My team and I are experiencing a problem with our custom DFU Bootloader, which is based on the Experimental Bootloader Secure Serial example (SDK 13), running in a custom NRF52832 board. Our main app uses a single bank, and we're also using the S132 v4 SoftDevice, our custom Bootloader and Bootloader settings.

The whole flash process seems to work fine, whether we update the Application, the SoftDevice or the Bootloader itself. However, when our boards are flashed with an application using almost all the flash space allocated to the application, problems occur when attempting to update the Bootloader or the SoftDevice using our custom Bootloader.

When our app uses more than 307200 bytes, leaving only about 3 pages of unused space, the function nrf_dfu_find_cache() fails to safely allocate space for the temporary swap space required by the update process, leading to the write operations overwriting the Bootloader region that is executing the DFU requests. This causes the Bootloader itself to become corrupt and the system hangs (only recovers after a re-flash with the programmer).

We are wondering if this is a known problem with SDK 13 and if there is a solution to the problem. (As a workaround, we're currently limiting our application size in the linker so that it fails to compile if grows beyond the aforementioned size.)

Thank you for your attention to this matter, please let me know if we are required to provide more details regarding this issue, TC

  • Hi Tiago,

    Could you step into nrf_dfu_find_cache() and let me know what exactly failed inside the function ? Note that if you setup some data page as reserved application data space (for example bond information ) it will affect the maximum swap area can be used. Please check the value of DFU_REGION_TOTAL_SIZE, DFU_APP_DATA_RESERVED etc

  • Hi Hung,

    Sorry for the late reply, I have been assigned to other tasks and could not follow up with this issue until now. Meanwhile, I have also identified another problem, in which the bootloader rejects an upgrade with nrf_dfu_res_code_t = NRF_DFU_RES_CODE_INSUFFICIENT_RESOURCES. This occurs when I attempt to flash an application of size 307756 bytes, even when I have a reserved flash size of 319488 bytes for the application. Here are my flash regions' definitions:

    FLASH (rx) : ORIGIN = 0x6D000, LENGTH = 0x11000 (in the Bootloader's linker settings)

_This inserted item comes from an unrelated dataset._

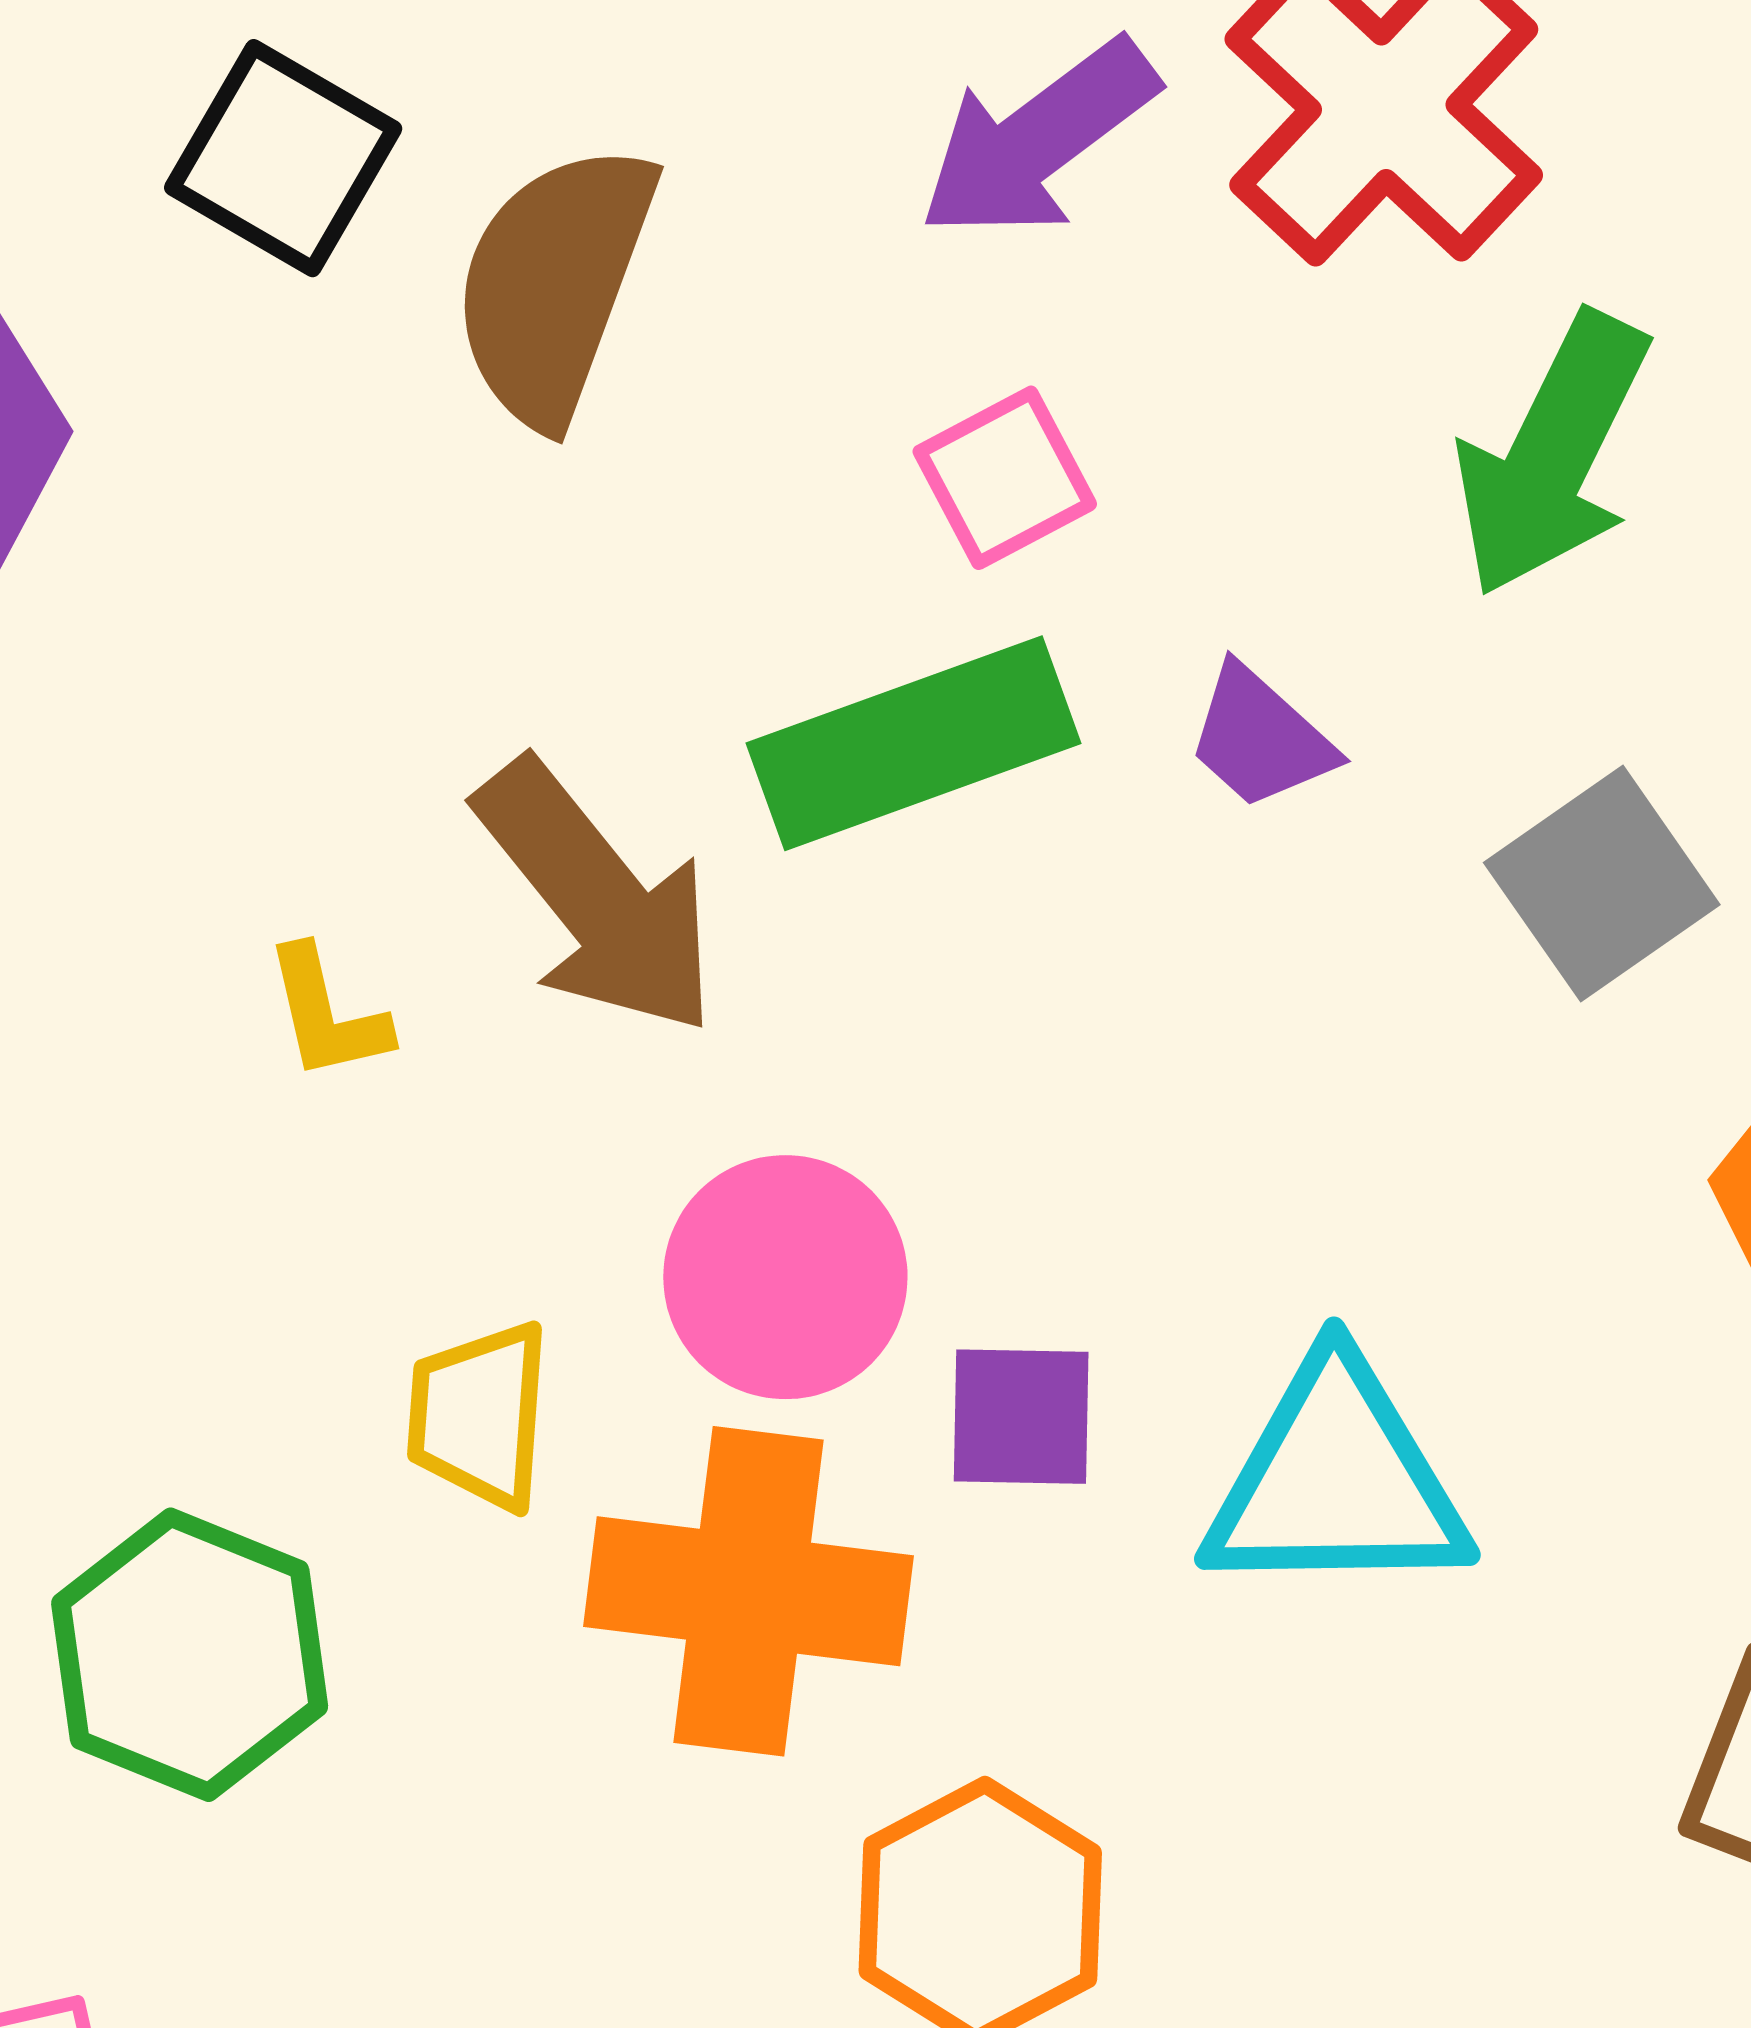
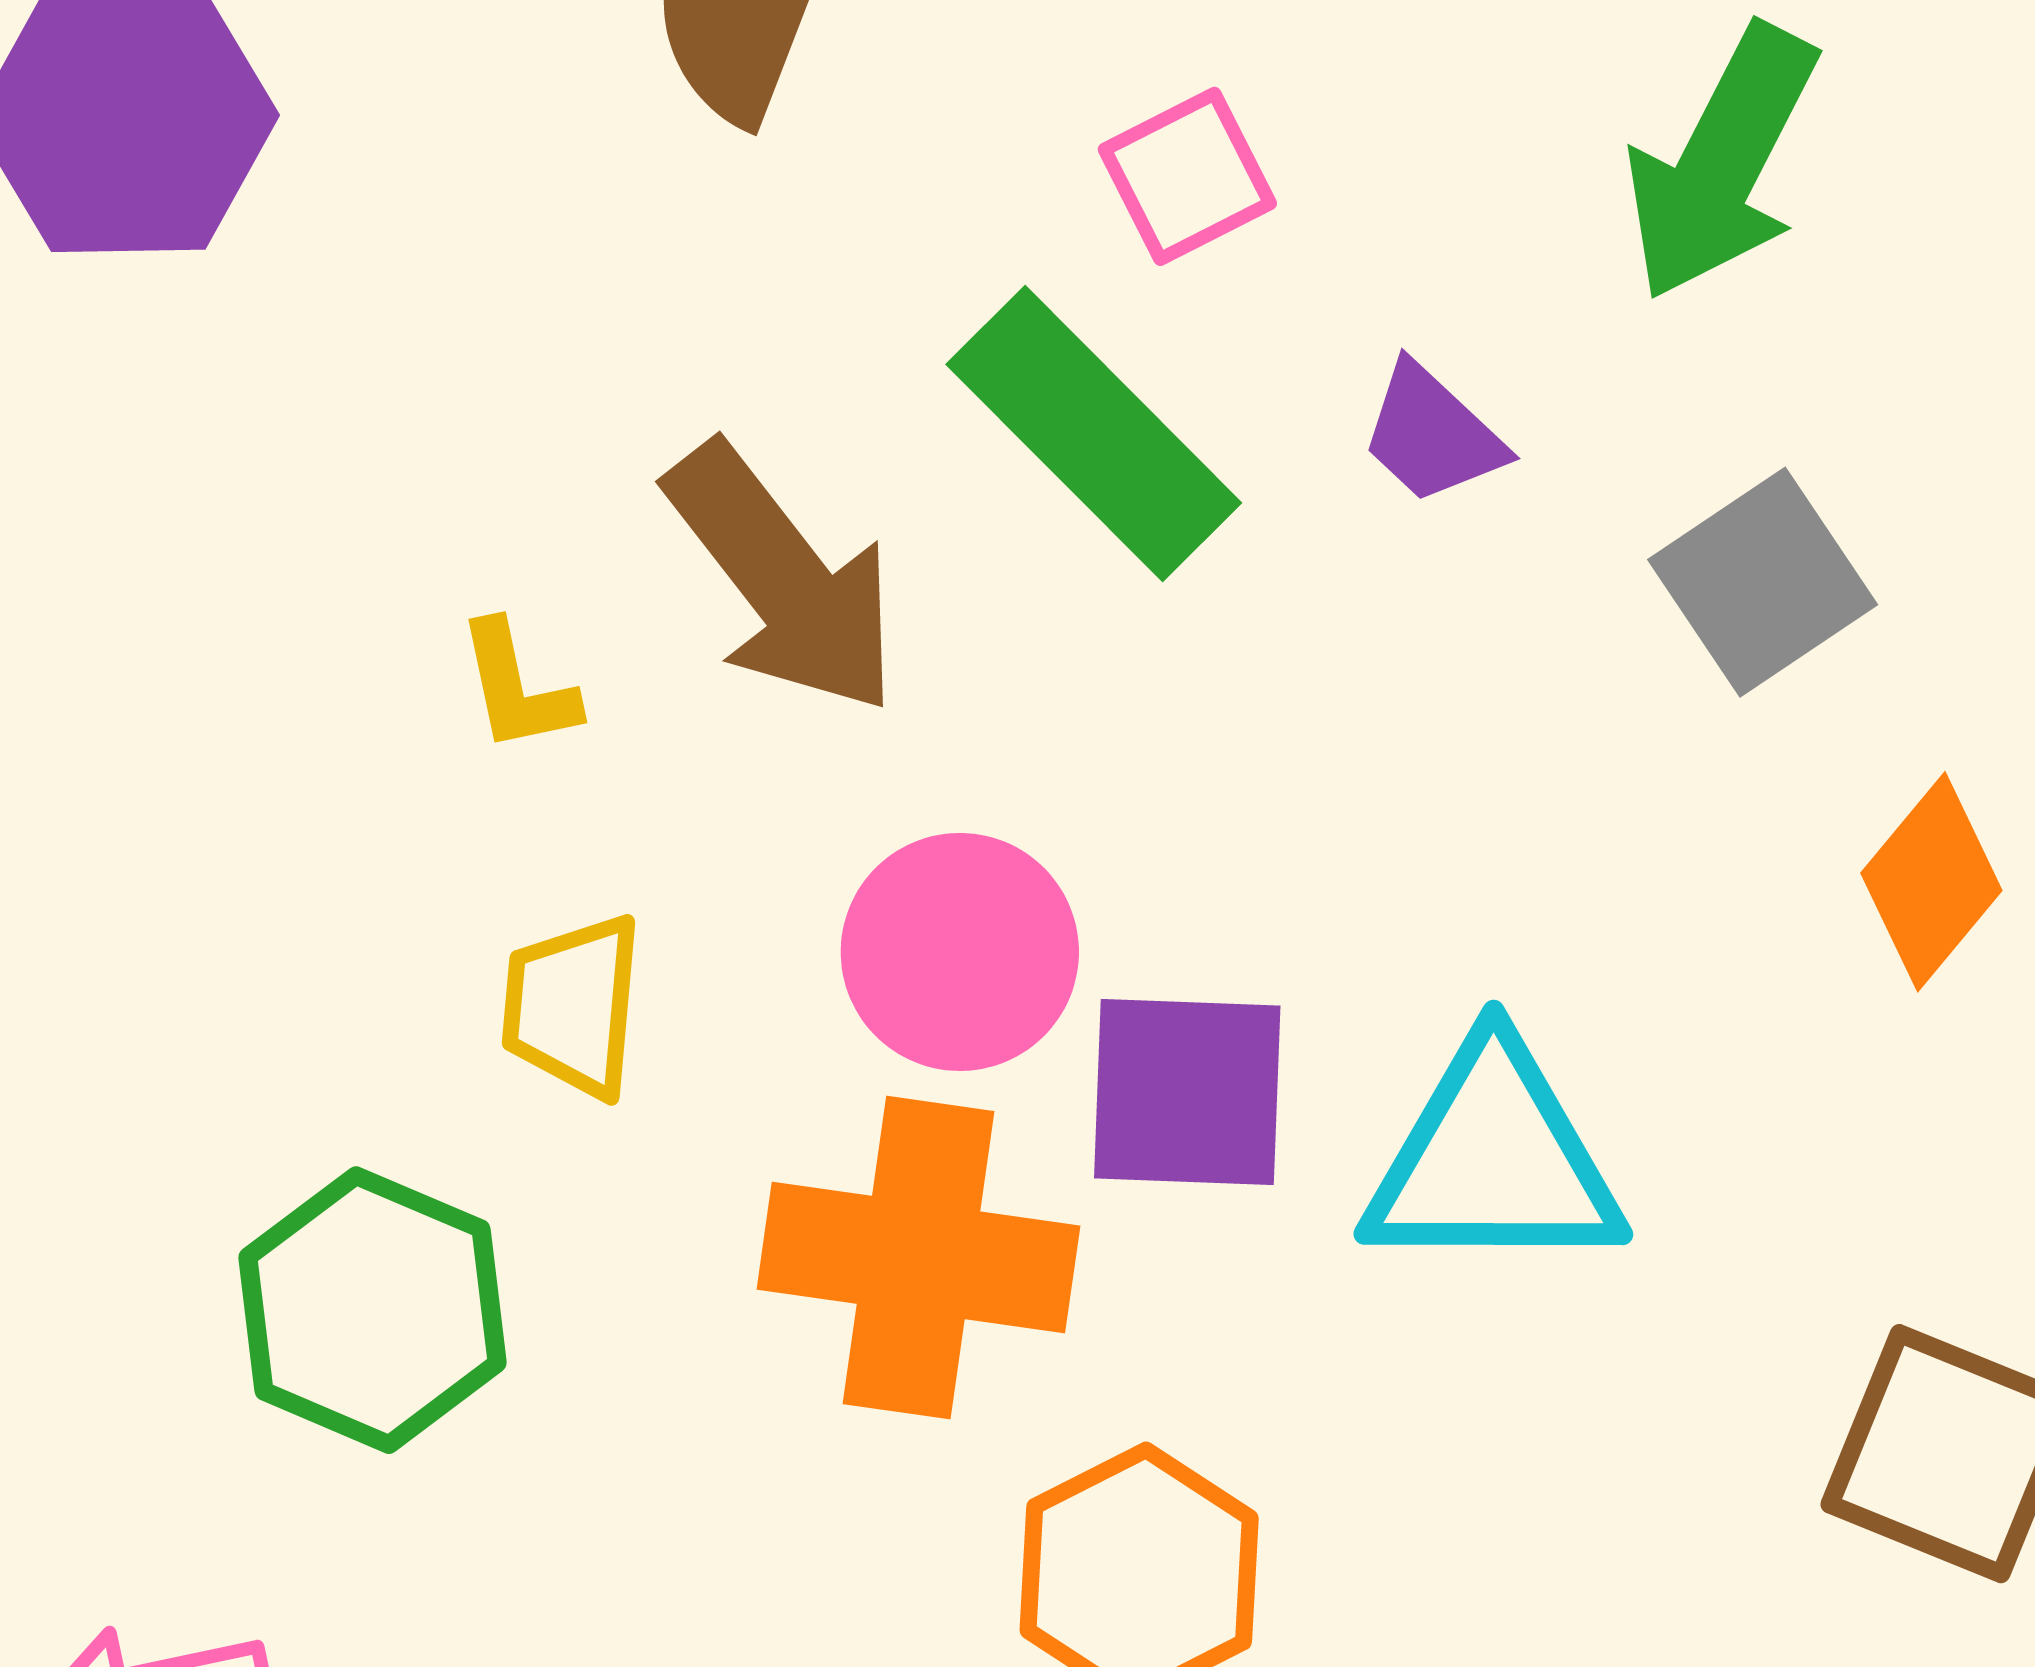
green rectangle: (914, 743) -> (1094, 434), turned 64
yellow trapezoid: (479, 1415) -> (573, 1006), moved
purple square: (1021, 1417) -> (1187, 1092), size x1.4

    FLASH (rx) : ORIGIN = 0x1F000, LENGTH = 0x4E000 (in main application's linker settings)

    MBR_PARAMS_PAGE (rw) : ORIGIN = 0x0007E000, LENGTH = 0x1000

    BOOTLOADER_SETTINGS (rw) : ORIGIN = 0x0007F000, LENGTH = 0x1000

  • Ok, I have determined that the failure due to insufficient resources is caused by the DFU_APP_DATA_RESERVED assignment, which reserves 3 pages on top of the application memory region for keeping device bonding information, correct?

    I also believe that the failure described by the original question is caused by trying to flash an hex file with different linker settings that the ones configured in the already running bootloader code. That somehow causes the nrf_dfu_find_cache() to return wrong values.

  • However, I have came across another problem: when I limit the size of my app to 0x4A000 bytes in the linker settings, the hexs generated by nrfutil are slightly larger than that (say, 0x04B164). I believe the larger size is due to metadata being inserted in the hex, but this causes the bootloader to reject that hex due to insufficient resources. Is this behavior normal? Why is the hex rejected if the linker settings limited the size of the app to precisely the space available for the app? I have looked into it and found out that DFU_REGION_TOTAL_SIZE - DFU_APP_DATA_RESERVED = 0x4A000 as expected.

  • The application's linker size you set would have nothing to do with the bootloader. The bootloader only looks at the size of the application provided by the init packet which base on the binary image. So it's a normal behaviour.

    The bootloader is not a black box, you can always set a break point and step the code (change optimization level to 0) to see why you get an error.